Je change de dizaine. On me dit faut avancer, faut fêter ça. Oui mais cette dizaine-là, elle fait mal, elle passe pas. Dans la gorge, elle passe pas. Un côté mémère, un côté ranci. Je ne fait plus partie du panel des ménagères de moins de… J’ai un vécu, un passé, des souvenirs. On me ferait même croire que j’ai plus d’avenir. Ou alors c’est mémé, mamie, poterie. Je vais gonfler, grossir, déprimer. Me résigner, m’effacer.

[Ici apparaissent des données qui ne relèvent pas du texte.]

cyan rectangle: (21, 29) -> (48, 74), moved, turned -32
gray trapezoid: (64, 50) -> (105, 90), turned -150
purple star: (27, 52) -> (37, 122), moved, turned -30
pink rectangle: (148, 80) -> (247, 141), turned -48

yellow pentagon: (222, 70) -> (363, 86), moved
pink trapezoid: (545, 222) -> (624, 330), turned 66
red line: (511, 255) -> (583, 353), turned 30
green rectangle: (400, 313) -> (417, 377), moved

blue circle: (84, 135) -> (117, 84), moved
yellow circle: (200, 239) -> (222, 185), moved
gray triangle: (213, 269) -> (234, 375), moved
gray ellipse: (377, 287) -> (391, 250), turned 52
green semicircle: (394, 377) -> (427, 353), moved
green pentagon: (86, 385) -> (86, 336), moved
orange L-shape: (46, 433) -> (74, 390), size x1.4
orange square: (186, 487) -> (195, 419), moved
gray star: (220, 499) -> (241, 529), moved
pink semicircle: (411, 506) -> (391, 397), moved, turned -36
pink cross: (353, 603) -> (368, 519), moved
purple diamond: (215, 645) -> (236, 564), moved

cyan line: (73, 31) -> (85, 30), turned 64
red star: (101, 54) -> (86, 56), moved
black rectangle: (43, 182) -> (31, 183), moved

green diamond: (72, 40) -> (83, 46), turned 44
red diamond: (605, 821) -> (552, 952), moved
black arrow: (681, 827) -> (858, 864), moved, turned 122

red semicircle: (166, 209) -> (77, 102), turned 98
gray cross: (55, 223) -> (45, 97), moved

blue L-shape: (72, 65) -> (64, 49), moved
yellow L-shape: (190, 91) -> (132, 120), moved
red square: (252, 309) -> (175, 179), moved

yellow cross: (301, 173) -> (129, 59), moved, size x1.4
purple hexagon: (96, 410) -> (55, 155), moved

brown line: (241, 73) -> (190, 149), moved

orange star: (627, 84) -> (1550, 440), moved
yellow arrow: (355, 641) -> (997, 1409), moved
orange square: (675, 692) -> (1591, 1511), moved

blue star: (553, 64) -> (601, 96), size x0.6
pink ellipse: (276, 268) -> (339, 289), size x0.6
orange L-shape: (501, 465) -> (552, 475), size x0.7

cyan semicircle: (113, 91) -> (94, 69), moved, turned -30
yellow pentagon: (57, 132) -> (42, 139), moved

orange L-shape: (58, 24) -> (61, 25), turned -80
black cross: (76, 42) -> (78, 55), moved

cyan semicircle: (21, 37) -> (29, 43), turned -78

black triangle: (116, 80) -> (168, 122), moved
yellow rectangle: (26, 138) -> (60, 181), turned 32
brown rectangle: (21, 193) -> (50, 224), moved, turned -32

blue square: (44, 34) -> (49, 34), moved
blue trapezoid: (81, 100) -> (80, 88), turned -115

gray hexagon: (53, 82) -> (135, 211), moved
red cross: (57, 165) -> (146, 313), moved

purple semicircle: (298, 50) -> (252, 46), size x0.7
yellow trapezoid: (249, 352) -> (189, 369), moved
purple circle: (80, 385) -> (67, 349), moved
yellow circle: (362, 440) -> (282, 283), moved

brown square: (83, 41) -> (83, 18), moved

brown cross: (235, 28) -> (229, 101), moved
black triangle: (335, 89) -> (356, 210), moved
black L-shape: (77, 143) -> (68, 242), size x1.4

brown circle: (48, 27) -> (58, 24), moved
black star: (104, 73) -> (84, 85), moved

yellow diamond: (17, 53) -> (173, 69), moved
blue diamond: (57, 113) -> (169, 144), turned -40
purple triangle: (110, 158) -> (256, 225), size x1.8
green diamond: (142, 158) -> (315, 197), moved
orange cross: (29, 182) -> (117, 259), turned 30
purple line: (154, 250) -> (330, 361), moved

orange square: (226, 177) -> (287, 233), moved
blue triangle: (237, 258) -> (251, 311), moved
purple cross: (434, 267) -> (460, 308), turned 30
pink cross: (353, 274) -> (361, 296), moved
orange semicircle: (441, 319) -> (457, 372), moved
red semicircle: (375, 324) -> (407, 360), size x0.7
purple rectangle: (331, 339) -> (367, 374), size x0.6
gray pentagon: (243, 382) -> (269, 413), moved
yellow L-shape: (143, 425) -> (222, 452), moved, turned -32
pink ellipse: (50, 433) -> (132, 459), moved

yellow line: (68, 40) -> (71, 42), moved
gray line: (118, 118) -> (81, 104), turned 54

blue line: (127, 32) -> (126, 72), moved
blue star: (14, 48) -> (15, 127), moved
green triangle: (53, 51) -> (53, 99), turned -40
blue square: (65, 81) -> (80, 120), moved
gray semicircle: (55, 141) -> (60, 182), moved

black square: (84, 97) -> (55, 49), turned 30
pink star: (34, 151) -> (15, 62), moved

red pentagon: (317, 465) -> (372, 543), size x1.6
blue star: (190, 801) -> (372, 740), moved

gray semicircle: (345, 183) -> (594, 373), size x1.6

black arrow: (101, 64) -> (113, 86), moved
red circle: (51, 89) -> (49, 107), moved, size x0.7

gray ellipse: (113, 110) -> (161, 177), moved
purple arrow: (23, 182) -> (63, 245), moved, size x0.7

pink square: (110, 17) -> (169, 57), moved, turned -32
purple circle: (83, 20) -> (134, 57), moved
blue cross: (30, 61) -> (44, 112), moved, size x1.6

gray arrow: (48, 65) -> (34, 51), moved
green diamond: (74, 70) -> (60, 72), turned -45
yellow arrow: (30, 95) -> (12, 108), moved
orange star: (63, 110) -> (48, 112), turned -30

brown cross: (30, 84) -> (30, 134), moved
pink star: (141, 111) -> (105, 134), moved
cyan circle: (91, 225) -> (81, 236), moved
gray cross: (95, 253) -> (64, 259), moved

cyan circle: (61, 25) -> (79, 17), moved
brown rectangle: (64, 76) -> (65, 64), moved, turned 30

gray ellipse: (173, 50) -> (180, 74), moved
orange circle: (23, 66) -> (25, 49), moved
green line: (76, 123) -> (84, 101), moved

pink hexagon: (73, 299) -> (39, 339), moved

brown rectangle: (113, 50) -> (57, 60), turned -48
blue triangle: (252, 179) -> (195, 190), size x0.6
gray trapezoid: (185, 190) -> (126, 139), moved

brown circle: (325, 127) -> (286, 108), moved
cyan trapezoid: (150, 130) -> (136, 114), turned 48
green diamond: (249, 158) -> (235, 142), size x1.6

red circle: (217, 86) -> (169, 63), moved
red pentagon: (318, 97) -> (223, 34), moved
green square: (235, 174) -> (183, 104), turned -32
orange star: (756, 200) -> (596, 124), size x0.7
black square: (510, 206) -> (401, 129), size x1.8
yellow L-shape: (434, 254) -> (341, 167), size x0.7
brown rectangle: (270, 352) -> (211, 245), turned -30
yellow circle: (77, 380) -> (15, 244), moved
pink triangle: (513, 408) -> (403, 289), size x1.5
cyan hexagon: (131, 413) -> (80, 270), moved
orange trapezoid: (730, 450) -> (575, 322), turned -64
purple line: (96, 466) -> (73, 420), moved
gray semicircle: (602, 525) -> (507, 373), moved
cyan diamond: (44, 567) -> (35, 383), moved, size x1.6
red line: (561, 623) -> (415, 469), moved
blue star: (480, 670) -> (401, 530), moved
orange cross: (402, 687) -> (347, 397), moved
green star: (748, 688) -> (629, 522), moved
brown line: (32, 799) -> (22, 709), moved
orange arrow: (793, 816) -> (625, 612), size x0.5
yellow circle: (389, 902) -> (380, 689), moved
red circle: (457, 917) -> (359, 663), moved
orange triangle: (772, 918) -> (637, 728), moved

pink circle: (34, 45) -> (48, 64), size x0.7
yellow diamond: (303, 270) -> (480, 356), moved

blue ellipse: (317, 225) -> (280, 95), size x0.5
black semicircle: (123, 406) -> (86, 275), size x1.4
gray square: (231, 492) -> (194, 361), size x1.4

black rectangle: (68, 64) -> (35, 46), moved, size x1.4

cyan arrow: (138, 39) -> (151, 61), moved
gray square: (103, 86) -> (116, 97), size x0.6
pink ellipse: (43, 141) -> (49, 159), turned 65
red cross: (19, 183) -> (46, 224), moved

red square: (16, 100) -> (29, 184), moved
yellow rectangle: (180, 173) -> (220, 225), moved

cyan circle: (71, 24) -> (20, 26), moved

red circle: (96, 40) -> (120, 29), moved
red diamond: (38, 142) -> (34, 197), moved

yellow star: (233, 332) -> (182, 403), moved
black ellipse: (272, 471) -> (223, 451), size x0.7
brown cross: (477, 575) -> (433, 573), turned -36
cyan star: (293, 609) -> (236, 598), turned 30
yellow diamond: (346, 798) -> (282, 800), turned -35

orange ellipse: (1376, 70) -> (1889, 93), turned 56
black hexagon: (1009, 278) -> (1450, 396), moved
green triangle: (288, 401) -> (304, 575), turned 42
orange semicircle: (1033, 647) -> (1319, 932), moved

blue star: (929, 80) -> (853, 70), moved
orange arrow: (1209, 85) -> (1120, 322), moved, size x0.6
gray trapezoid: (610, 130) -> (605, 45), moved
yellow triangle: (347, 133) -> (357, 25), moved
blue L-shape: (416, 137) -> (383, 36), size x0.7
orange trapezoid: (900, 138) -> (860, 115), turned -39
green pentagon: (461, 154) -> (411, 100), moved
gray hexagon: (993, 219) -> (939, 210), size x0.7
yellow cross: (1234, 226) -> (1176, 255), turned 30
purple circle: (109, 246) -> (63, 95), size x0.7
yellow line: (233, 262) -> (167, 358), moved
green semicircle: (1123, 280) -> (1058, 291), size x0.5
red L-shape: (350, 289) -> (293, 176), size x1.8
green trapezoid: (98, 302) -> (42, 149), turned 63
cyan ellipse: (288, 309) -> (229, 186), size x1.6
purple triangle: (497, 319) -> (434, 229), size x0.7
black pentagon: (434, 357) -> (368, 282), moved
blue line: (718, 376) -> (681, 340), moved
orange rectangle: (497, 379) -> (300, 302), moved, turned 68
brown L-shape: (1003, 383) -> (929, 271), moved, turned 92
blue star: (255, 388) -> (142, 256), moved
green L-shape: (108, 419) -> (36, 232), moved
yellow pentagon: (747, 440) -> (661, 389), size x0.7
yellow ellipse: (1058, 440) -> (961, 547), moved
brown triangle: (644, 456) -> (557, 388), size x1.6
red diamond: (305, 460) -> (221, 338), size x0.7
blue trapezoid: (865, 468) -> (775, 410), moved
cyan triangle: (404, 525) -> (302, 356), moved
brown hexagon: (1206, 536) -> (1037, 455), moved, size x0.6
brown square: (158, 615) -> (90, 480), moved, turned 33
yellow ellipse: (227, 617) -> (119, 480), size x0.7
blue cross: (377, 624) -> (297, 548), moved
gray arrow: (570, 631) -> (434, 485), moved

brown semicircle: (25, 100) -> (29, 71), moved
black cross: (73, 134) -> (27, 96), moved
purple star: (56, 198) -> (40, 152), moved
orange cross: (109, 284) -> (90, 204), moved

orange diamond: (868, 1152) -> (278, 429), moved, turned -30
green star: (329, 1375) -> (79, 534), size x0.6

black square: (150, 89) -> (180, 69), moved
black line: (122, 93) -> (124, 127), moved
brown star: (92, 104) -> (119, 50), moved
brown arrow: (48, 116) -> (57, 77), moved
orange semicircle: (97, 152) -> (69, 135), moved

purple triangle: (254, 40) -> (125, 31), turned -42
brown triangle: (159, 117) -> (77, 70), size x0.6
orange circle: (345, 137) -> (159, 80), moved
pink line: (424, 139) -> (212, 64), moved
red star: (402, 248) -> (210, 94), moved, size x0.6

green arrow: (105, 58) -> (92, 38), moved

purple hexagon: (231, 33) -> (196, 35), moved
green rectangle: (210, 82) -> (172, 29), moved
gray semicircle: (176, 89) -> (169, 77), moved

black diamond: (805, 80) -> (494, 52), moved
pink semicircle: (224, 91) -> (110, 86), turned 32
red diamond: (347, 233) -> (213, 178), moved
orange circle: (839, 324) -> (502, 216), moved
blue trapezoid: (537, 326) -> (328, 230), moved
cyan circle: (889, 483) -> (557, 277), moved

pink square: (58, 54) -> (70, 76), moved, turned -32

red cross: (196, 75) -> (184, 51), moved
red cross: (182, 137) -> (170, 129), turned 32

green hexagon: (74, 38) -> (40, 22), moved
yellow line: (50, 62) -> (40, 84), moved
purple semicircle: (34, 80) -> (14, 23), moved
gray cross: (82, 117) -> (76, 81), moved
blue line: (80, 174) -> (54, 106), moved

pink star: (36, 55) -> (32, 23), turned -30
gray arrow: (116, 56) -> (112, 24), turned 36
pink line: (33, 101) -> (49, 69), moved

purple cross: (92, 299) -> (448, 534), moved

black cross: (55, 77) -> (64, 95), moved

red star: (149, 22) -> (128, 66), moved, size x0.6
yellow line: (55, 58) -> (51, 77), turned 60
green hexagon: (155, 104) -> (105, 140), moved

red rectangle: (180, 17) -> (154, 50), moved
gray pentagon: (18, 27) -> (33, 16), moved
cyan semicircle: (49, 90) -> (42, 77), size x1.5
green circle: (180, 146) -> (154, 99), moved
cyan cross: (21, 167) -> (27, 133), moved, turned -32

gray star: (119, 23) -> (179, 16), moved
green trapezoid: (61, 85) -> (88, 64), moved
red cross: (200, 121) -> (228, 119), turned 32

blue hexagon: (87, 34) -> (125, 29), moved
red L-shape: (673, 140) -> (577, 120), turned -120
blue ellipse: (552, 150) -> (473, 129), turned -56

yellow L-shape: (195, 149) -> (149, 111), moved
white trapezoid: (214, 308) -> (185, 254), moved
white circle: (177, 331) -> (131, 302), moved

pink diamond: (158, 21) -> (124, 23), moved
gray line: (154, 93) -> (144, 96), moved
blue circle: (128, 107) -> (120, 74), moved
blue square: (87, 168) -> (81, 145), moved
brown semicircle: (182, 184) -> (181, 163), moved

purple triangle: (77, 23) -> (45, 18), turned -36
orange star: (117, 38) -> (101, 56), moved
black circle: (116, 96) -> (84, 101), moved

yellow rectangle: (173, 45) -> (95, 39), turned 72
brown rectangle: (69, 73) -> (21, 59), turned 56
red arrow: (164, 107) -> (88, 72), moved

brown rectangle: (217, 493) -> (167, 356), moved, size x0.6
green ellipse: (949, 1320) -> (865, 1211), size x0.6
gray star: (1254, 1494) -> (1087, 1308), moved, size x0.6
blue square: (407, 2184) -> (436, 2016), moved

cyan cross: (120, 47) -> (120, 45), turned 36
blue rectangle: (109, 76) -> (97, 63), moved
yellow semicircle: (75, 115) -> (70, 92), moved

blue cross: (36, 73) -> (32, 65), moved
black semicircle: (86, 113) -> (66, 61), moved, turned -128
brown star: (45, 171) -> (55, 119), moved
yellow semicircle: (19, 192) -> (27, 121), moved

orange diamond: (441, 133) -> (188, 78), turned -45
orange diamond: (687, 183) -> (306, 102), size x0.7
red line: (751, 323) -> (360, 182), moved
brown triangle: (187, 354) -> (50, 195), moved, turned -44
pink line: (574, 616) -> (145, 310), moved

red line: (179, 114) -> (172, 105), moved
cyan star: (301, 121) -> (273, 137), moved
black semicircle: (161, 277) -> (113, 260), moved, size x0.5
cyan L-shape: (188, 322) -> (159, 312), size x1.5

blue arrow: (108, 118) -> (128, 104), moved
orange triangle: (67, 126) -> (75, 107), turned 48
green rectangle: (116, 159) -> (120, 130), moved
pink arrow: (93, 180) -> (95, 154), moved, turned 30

Eh, oh, faut pas rêver ! Ca c’est pour les autres. Celles qui croient à la baisse de régime, à la décrépitude. Qui laissent le temps agir comme un rouleau compresseur et s’aplatissent dessous pour lui faciliter la tache. D’abord moi, je ne suis pas encore grand-mère et je fais un pied de nez à la cinquantaine. Je porte les mêmes jeans qu’à vingt ans, même forme, même taille. Même forme, pas tout à fait puisque j’ai opté pour le taille basse. Mais j’ai décidé de rejoindre les copines dignement. Carole Bouquet, Isabelle Huppert, Isabelle Adjani, Corinne Touzet, Véronique Janot, Inès de la Fressange et même Caroline de Hanovre. Ca fait tout drôle de se dire que maintenant c’est des copines, on est dans le même clan. Celui des cinquas qui se tiennent. Alors bien sûr j’ai pas les moyens d’entretenir un coach de gym, un coiffeur et un cuistot minceur mais j’en veux moi aussi. Je cuisine des carottes à la vapeur, opte pour le chou fleur en salade et les aiguillettes de poulet aux cinq parfums, à l’espagnole, au curry, et même au thym. J’ai l’impression de varier mes menus tout en mangeant tout le temps pareil. Sur la balance pas de surprise.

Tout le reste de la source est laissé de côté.